INSTRUCTIONS TO FOLLOW:
For the listing that follows, report how many lines contain the word "book", giving the number and no other text.

*** Block opens ***

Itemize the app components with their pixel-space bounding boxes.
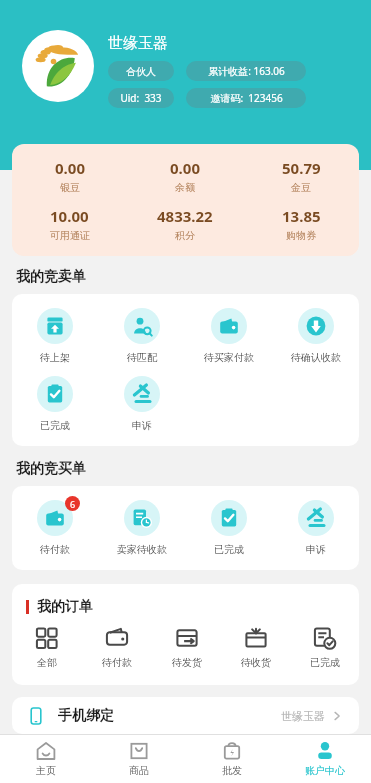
button[interactable]: 主页 <box>0 735 92 783</box>
button[interactable]: 0.00 <box>12 158 127 194</box>
staticText: 我的竞卖单 <box>16 268 86 286</box>
staticText: 待买家付款 <box>204 351 254 364</box>
staticText: 余额 <box>175 181 195 194</box>
button[interactable]: 0.00 <box>127 158 243 194</box>
staticText: 批发 <box>222 764 242 777</box>
button[interactable]: 13.85 <box>243 206 359 242</box>
staticText: 待发货 <box>172 656 202 669</box>
button[interactable]: 手机绑定 <box>12 697 359 734</box>
staticText: 卖家待收款 <box>117 543 167 556</box>
button[interactable]: 批发 <box>185 735 278 783</box>
button[interactable]: 全部 <box>12 626 82 669</box>
staticText: 世缘玉器 <box>108 34 168 53</box>
staticText: 全部 <box>37 656 57 669</box>
button[interactable]: 已完成 <box>290 626 359 669</box>
button[interactable]: 已完成 <box>185 500 272 556</box>
staticText: 待确认收款 <box>291 351 341 364</box>
staticText: 0.00 <box>170 158 200 178</box>
button[interactable]: 6 <box>12 500 98 556</box>
staticText: 已完成 <box>40 419 70 432</box>
button[interactable]: 邀请码: 123456 <box>186 88 306 108</box>
button[interactable]: 待匹配 <box>98 308 185 364</box>
staticText: 4833.22 <box>157 206 213 226</box>
button[interactable]: 待上架 <box>12 308 98 364</box>
button[interactable]: 累计收益: 163.06 <box>186 61 306 81</box>
staticText: 手机绑定 <box>58 707 114 725</box>
staticText: 待付款 <box>102 656 132 669</box>
staticText: 待上架 <box>40 351 70 364</box>
button[interactable]: 待买家付款 <box>185 308 272 364</box>
staticText: 申诉 <box>306 543 326 556</box>
staticText: 已完成 <box>214 543 244 556</box>
staticText: 待匹配 <box>127 351 157 364</box>
staticText: 邀请码: 123456 <box>210 91 283 105</box>
staticText: 累计收益: 163.06 <box>208 64 285 78</box>
button[interactable]: 待确认收款 <box>272 308 359 364</box>
button[interactable]: 10.00 <box>12 206 127 242</box>
staticText: 世缘玉器 <box>281 709 325 723</box>
staticText: 13.85 <box>282 206 321 226</box>
button[interactable]: 待付款 <box>82 626 152 669</box>
button[interactable]: 商品 <box>92 735 185 783</box>
button[interactable]: 申诉 <box>272 500 359 556</box>
button[interactable]: 我的订单 <box>26 598 93 616</box>
staticText: 金豆 <box>291 181 311 194</box>
staticText: 6 <box>70 498 76 510</box>
staticText: 10.00 <box>50 206 89 226</box>
staticText: 申诉 <box>132 419 152 432</box>
button[interactable]: 已完成 <box>12 376 98 432</box>
staticText: 银豆 <box>60 181 80 194</box>
staticText: 50.79 <box>282 158 321 178</box>
button[interactable]: 账户中心 <box>278 735 371 783</box>
button[interactable]: 待收货 <box>221 626 290 669</box>
staticText: 0.00 <box>55 158 85 178</box>
staticText: 我的竞买单 <box>16 460 86 478</box>
staticText: 合伙人 <box>126 65 156 78</box>
staticText: 主页 <box>36 764 56 777</box>
button[interactable]: 待发货 <box>152 626 221 669</box>
staticText: 已完成 <box>310 656 340 669</box>
staticText: 账户中心 <box>305 764 345 777</box>
staticText: 我的订单 <box>37 598 93 616</box>
button[interactable]: 卖家待收款 <box>98 500 185 556</box>
button[interactable]: 合伙人 <box>108 61 174 81</box>
button[interactable]: 申诉 <box>98 376 185 432</box>
button[interactable]: 4833.22 <box>127 206 243 242</box>
staticText: 商品 <box>129 764 149 777</box>
staticText: 积分 <box>175 229 195 242</box>
staticText: Uid: 333 <box>120 91 162 105</box>
staticText: 待付款 <box>40 543 70 556</box>
button[interactable]: 50.79 <box>243 158 359 194</box>
staticText: 待收货 <box>241 656 271 669</box>
button[interactable] <box>22 30 94 102</box>
staticText: 可用通证 <box>50 229 90 242</box>
staticText: 购物券 <box>286 229 316 242</box>
button[interactable]: Uid: 333 <box>108 88 174 108</box>
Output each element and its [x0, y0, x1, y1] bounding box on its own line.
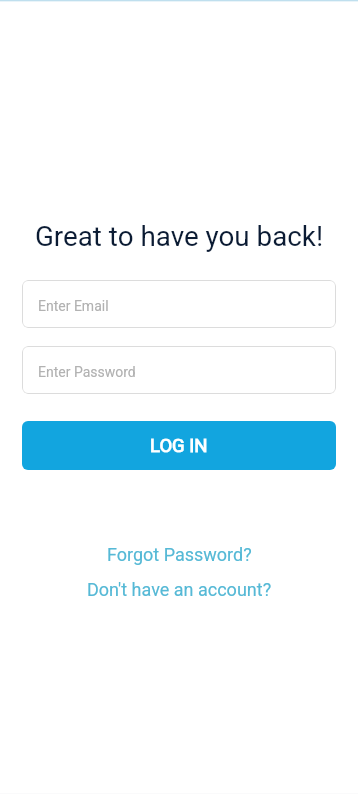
- button[interactable]: Enter Email: [22, 280, 336, 328]
- staticText: Don't have an account?: [87, 579, 272, 600]
- staticText: Great to have you back!: [0, 220, 358, 253]
- staticText: Enter Password: [38, 364, 136, 380]
- staticText: Forgot Password?: [107, 544, 252, 565]
- button[interactable]: Don't have an account?: [87, 579, 272, 600]
- button[interactable]: Forgot Password?: [107, 544, 252, 565]
- button[interactable]: Enter Password: [22, 346, 336, 394]
- button[interactable]: LOG IN: [22, 421, 336, 470]
- staticText: Enter Email: [38, 298, 109, 314]
- staticText: LOG IN: [150, 435, 208, 457]
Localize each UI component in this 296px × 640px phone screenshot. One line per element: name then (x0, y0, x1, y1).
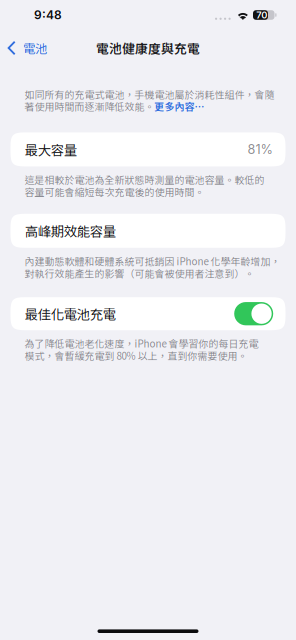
staticText: 81% (248, 142, 272, 157)
staticText: 最大容量 (25, 140, 77, 159)
staticText: 這是相較於電池為全新狀態時測量的電池容量。較低的 (24, 172, 264, 187)
staticText: 如同所有的充電式電池，手機電池屬於消耗性組件，會隨 (24, 87, 274, 101)
staticText: 高峰期效能容量 (25, 221, 116, 240)
staticText: 電池 (23, 39, 47, 57)
button[interactable]: 高峰期效能容量 (10, 214, 286, 248)
staticText: 最佳化電池充電 (25, 304, 116, 323)
staticText: 著使用時間而逐漸降低效能。 (24, 99, 154, 114)
staticText: 更多內容⋯ (154, 99, 204, 114)
staticText: 容量可能會縮短每次充電後的使用時間。 (24, 185, 204, 199)
button[interactable]: 最佳化電池充電 (10, 297, 286, 330)
button[interactable]: 最大容量 (10, 132, 286, 166)
staticText: 9:48 (34, 8, 62, 22)
staticText: 70 (256, 9, 267, 21)
staticText: 內建動態軟體和硬體系統可抵銷因 iPhone 化學年齡增加， (24, 254, 280, 268)
button[interactable]: 電池 (0, 34, 55, 62)
staticText: 電池健康度與充電 (96, 39, 200, 57)
staticText: 為了降低電池老化速度，iPhone 會學習你的每日充電 (24, 336, 258, 350)
staticText: 模式，會暫緩充電到 80% 以上，直到你需要使用。 (24, 348, 248, 363)
button[interactable]: 更多內容⋯ (154, 99, 204, 114)
staticText: 對執行效能產生的影響（可能會被使用者注意到）。 (24, 266, 254, 280)
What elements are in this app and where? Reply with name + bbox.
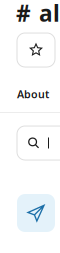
button[interactable]: Favourite (17, 33, 55, 67)
staticText: all-hands (39, 0, 60, 28)
staticText: # (16, 0, 31, 28)
button[interactable]: Send (17, 194, 55, 232)
staticText: About (17, 87, 49, 101)
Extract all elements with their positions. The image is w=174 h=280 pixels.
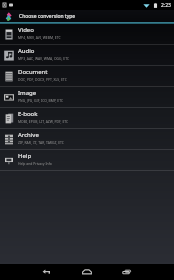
staticText: Video [18, 26, 34, 34]
staticText: MOBI, EPUB, LIT, AZW, PDF, ETC [18, 119, 69, 124]
button[interactable]: Document [0, 66, 174, 87]
staticText: E-book [18, 110, 38, 118]
staticText: DOC, PDF, DOCX, PPT, XLS, ETC [18, 77, 67, 82]
button[interactable]: Archive [0, 129, 174, 150]
staticText: MP3, AAC, WAV, WMA, OGG, ETC [18, 56, 70, 61]
staticText: Archive [18, 131, 39, 139]
staticText: Choose conversion type [19, 13, 76, 20]
button[interactable]: Audio [0, 45, 174, 66]
staticText: Audio [18, 47, 35, 55]
button[interactable]: Video [0, 24, 174, 45]
staticText: Document [18, 68, 48, 76]
staticText: MP4, MKV, AVI, WEBM, ETC [18, 35, 61, 40]
staticText: PNG, JPG, GIF, ICO, BMP, ETC [18, 98, 64, 103]
staticText: Help and Privacy Info [18, 161, 52, 166]
button[interactable]: Home [68, 264, 106, 280]
button[interactable]: Help [0, 150, 174, 171]
button[interactable]: Back [28, 264, 66, 280]
button[interactable]: Image [0, 87, 174, 108]
button[interactable]: Recent apps [108, 264, 146, 280]
staticText: ZIP, RAR, 7Z, TAR, TARGZ, ETC [18, 140, 65, 145]
button[interactable]: E-book [0, 108, 174, 129]
staticText: 2:23 [161, 2, 171, 9]
staticText: Image [18, 89, 37, 97]
staticText: Help [18, 152, 32, 160]
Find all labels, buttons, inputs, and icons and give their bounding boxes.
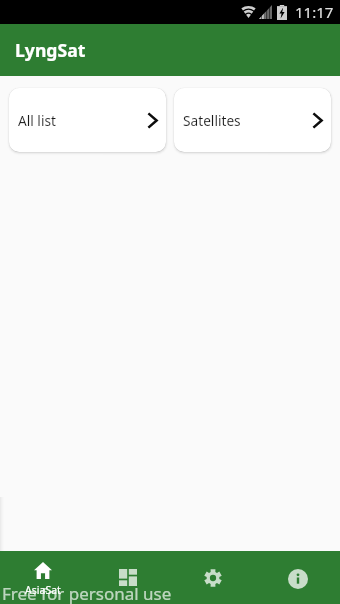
button[interactable]: All list bbox=[9, 88, 166, 152]
button[interactable]: Info bbox=[255, 551, 340, 604]
staticText: 11:17 bbox=[295, 2, 334, 22]
staticText: LyngSat bbox=[15, 38, 86, 62]
staticText: Satellites bbox=[183, 111, 241, 130]
button[interactable]: Settings bbox=[170, 551, 255, 604]
button[interactable]: Home bbox=[0, 551, 85, 604]
staticText: AsiaSat bbox=[25, 583, 61, 597]
staticText: Free for personal use bbox=[2, 582, 172, 604]
staticText: All list bbox=[18, 111, 56, 130]
button[interactable]: Satellites bbox=[174, 88, 331, 152]
button[interactable]: Dashboard bbox=[85, 551, 170, 604]
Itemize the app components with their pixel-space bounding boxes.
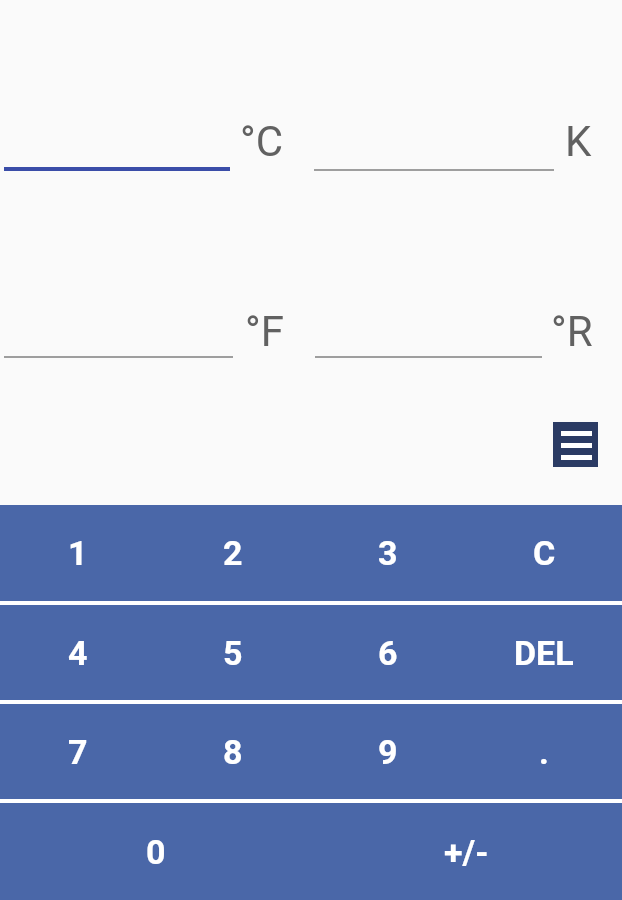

*** Block closes ***

RESPONSE AREA:
2